Users who don’t run a lot of apps will likely think that this is a non-issue: simply don’t run menu bar apps! Easy right? I can see you typing your comments already!
However, for me, this is simply not an option as many of these apps (like Dropbox) are invaluable to my workflow. I’ll wager that plenty of other users will respond similarly about their own apps. Further, if I ask these developers what the solution to this problem is, I doubt that they would say to run fewer menu bar apps since that would cut into their own user base.
Ultimately, I think “Don’t run so many” is a copout answer that sidesteps the problem by shaking a finger at users rather than truly attempting to find a useful solution. So what, if anything can be done?
The Real Issue
As the market for menu bar apps continues to expand, the real heart of this problem lies in the fact that menu bar apps are becoming too difficult to avoid.
The Mac AppStore is chock full of great tools that use this format and there’s no easy way to filter them out. Despite the fact that there are two fundamentally different types of applications in the MAS (dock apps and menu bar apps), Apple has lumped them together.
One reason for this is likely that, while the two categories can be mutually exclusive, the reality is that they often overlap, meaning a single app has both options. And herein lies the solution!
Dear Developers, Give Me Options
Almost by accident, we’ve stumbled onto the simple answer that makes all of this trouble go away. Perhaps menu bar apps that solely occupy a space in the menu bar shouldn’t exist. I know, that’s a radical statement and menu bar app fans will quickly take offense. However, I think the alternative is a better OS X experience that puts more power in the hands of the users.
So what am I suggesting? The perfect model for the ideal app behavior can be found in TextExpander. Open up the TextExpander preferences and this is what you see:
It’s a beautiful thing is it not? TextExpander gives me complete freedom over how I want the app to work. I can make it a menu bar only app, a dock only app or choose to have both the menu bar and dock functionality.
To be fair, many apps have indeed adopted this functionality, not just TextExpander. That being said, it’s definitely not a standard behavior and the apps that aren’t playing along are those that eat up your menu bar unnecessarily. They’re awesome utilities that serve a very useful purpose, but they choose to tell users that certain functionality should only be found in the menu bar when ultimately, that’s a decision best left up to each individual.
If you’ve only skimmed up to this point you’re probably wondering what this article is all about. Am I calling for the death of menu bar apps? The answer to that question is simple: absolutely not. I love menu bar apps and find them to be an awesome part of the OS X experience.
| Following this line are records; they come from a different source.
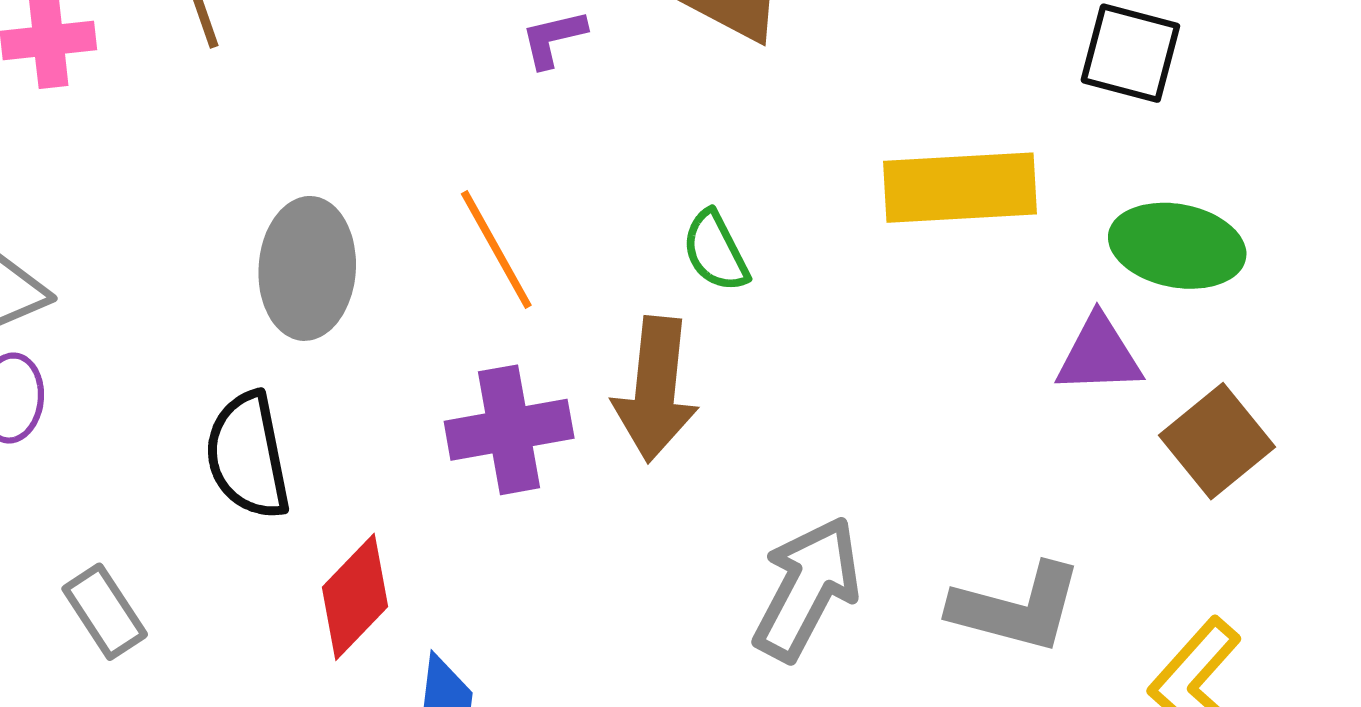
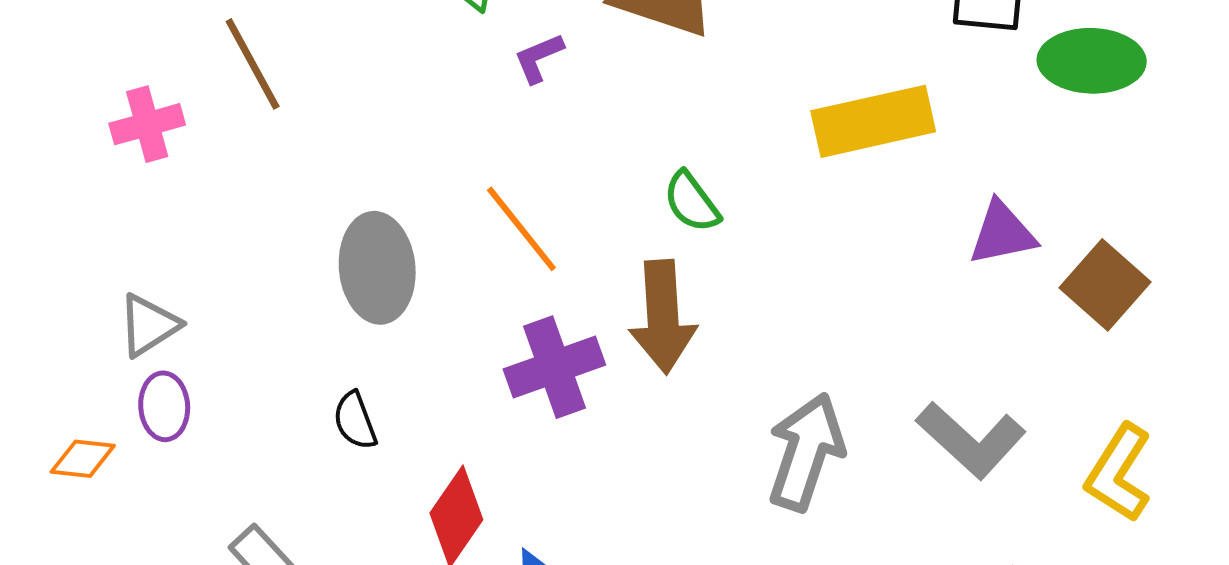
green ellipse: (1177, 246) -> (1092, 61), moved
black semicircle: (248, 456) -> (355, 421), size x0.6
gray L-shape: (1017, 608) -> (971, 440), turned 37

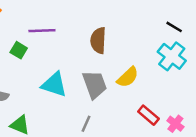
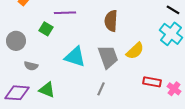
red rectangle: (148, 115) -> (152, 82), turned -30

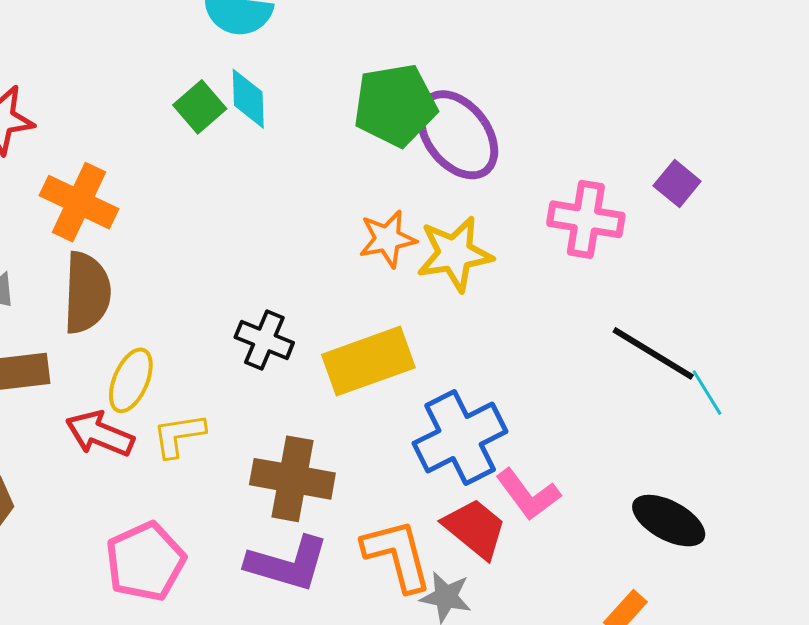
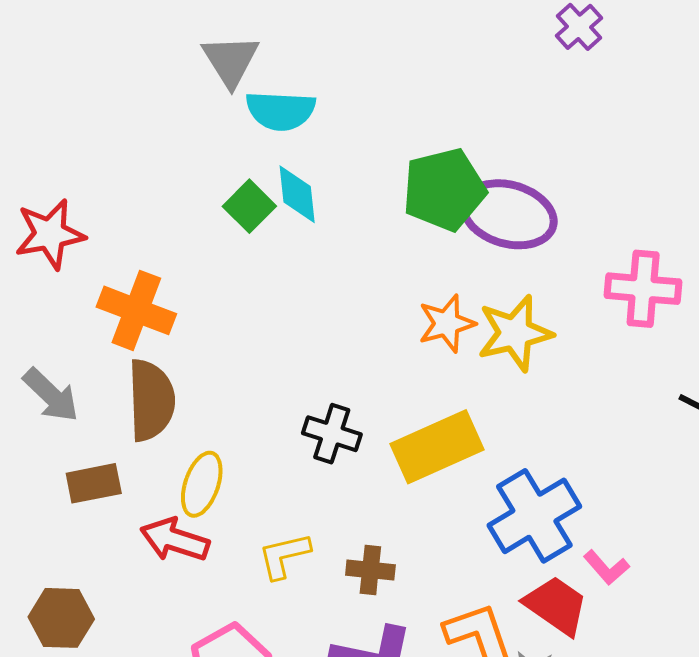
purple ellipse: (457, 135) -> (509, 214), turned -32
yellow L-shape: (179, 435) -> (284, 556), moved
brown cross: (292, 479) -> (370, 570), size x0.6
pink L-shape: (528, 494) -> (606, 567), size x0.7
However, with such a large portion of the Mac user base experiencing OS X on a small screen, I think it’s time for menu bar app developers to rethink their strategy and consider offering a non-menu bar mode for users who would prefer to have the app running in their dock. This isn’t a rule that Apple should impose on developers but simply something that developers should be courteous and thoughtful enough to offer of their own volition.
Apps like TextExpander set a clear precedence for a better system that allows each individual user to choose how the app will be accessed. It’s a superior, more versatile way to build apps and I think that developers should be eagerly hopping on board.
What do you think? Is this one long pointless rant or is there really a menu bar app problem for users with small screens? Do you agree with my suggestions or do you have a better solution? I want to hear it!